La bulimia da dispositivi tecnologici, indotta dai generosi fondi PNRR, sta già producendo quesiti angoscianti nelle scuole, riassumibili nella domanda: “E ora, con tutta questa roba iperdigitale, che caspita ci facciamo?”.
In effetti, diverse scuole hanno agito secondo la sindrome del consumatore che va al supermercato poco prima di pranzo e che, complice la fame del momento, mette compulsivamente di tutto dentro il carrello.
Si pone qui un primo e considerevole problema: c’è infatti una grande differenza fra la competenza strumentale nell’uso dei dispositivi (saperli usare in classe) e la competenza didattica in tale uso (saperli usare per favorire un effettivo apprendimento profondo, maggiore comprensione, motivazione, possibilità di personalizzazione a vantaggio degli alunni).
Un esempio di metodologia oggi in rapida diffusione va sotto l’ampio nome di gamification, parola che sostanzialmente rimanda all’uso di elementi di progettazione tipici del gioco in contesti che non sono di gioco. In poche parole, ti faccio imparare qualcosa che non c’entra con il gioco (per esempio, i principi della Costituzione italiana) attraverso modalità che richiamano i tipici elementi del gioco: sfida e competizione (con se stessi oppure fra singoli o gruppi), premi, feedback immediato, divertimento, livelli di difficoltà e via discorrendo. Ovviamente, ciò può essere fatto anche con tecnologie non necessariamente digitali, ma queste offrono più possibilità e flessibilità.
I vari “Kahoot” e giochi a quiz, escape room, software ludici di ogni tipo cominciano in effetti a far parte integrante dei dispositivi metodologici di diversi insegnanti. Ci sono ormai, del resto, evidenze scientifiche sul fatto che la gamification sostanzialmente funzioni (anche se un po’ meno di quanto non si creda), cioè produca effetti positivi sull’apprendimento degli alunni, in particolare, sul coinvolgimento in prima persona, sulla motivazione, sull’apprendimento e sul divertimento, anche grazie all’intrinseca natura dopaminergica del gioco.

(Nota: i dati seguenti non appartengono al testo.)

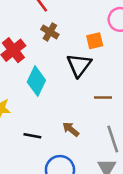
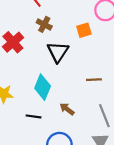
black triangle: (79, 65) -> (58, 52), moved
cyan diamond: (36, 81) -> (43, 87), moved

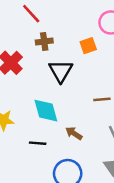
brown cross: (44, 24) -> (44, 42), turned -32
cyan diamond: (43, 87) -> (46, 111), turned -35

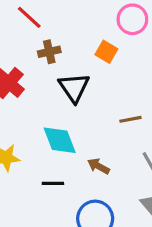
orange square: (88, 46) -> (106, 52), turned -35

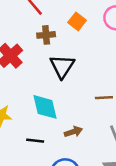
orange square: (106, 52) -> (77, 21), moved
brown arrow: (98, 166) -> (73, 132), turned 126

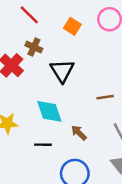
brown cross: (46, 35) -> (34, 47), moved, turned 35
brown arrow: (73, 132) -> (79, 133), turned -112

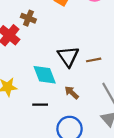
black triangle: (62, 71) -> (68, 56), moved

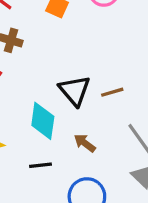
cyan diamond: (45, 75) -> (43, 121), turned 35

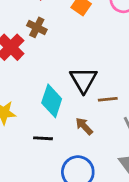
brown line: (112, 92) -> (108, 99), moved

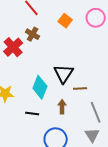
brown arrow: (84, 126) -> (62, 107), turned 40

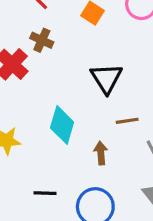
black triangle: (64, 74) -> (106, 78), moved
black line: (32, 114) -> (45, 193), moved

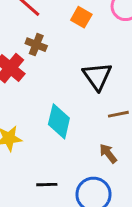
brown arrow: (101, 153) -> (108, 153), moved, turned -30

Fra i contributi più recenti troviamo uno studio italo-svizzero, pubblicato nel 2022 (v. link sotto), il quale ha analizzato gli effetti positivi della gamification sulle competenze di lettura e scrittura nei bambini della scuola primaria (sia a sviluppo tipico che con bisogni educativi speciali), rilevando che gli elementi tipici del gioco hanno favorito, insieme agli aspetti sopra menzionati, lo sviluppo delle abilità di letto-scrittura ed hanno suscitato in loro un generale gradimento. E’ emerso anche che, mentre per i bambini senza particolari difficoltà di apprendimento andavano bene anche attività di gamification rivolte a tutta la classe, per quelli con bisogni educativi speciali erano più produttive attività gamificate di tipo personalizzato.
Va però anche detto che sono tantissime le strategie che (quale più, quale meno) funzionano nella didattica, e non necessariamente richiedenti alta tecnologia. Questi studi, del resto, pongono anche un punto fermo di assoluta importanza: le tecnologie digitali si rivelano utili se affiancano l’insegnamento più tradizionale, potenziandolo (ad esempio, sotto forma di esercitazione), ma non hanno in sé la forza didattico-educativa per sostituirlo, neanche in parte. Ecco perché la tecnologia che certamente non funzionerà mai sarà quella a cui l’insegnante avrà conferito una sorta di comoda e magica delega didattica.
E’ l’insegnante che, con la sua competenza, deve sapere utilizzare, modificare, personalizzare, adattare a contesti, alunni e situazioni in continua evoluzione questi nuovi (ma assolutamente non risolutivi) mediatori didattici. Altrimenti, dopo il primo momento di euforia associato alla dimensione del gioco, nel discente rimarrà ben poco in termini di effettivo apprendimento profondo.
Se si vuole quindi che i ragazzi imparino meglio, ad esempio, a leggere e a comprendere un testo, il grosso del lavoro sarà costituito sempre dall’esporli alla lettura e alle sfide della comprensione, ad un eloquio corretto, a dei momenti di riflessione sulla lingua e di arricchimento del vocabolario. Cose che si sono sempre fatte. Ma ciò che occorre soprattutto nella didattica è che l’alunno sia messo nelle condizioni di riflettere sulle attività che svolge, di porsi delle domande.
Insomma, questo imperioso trend tecnologico finirà col richiedere all’insegnante nuove competenze professionali (e capacità umane e creative). Sempre che questi voglia agire in modo efficace e non mollare acriticamente il futuro dei propri alunni alla tecnologia “baby sitter” di turno.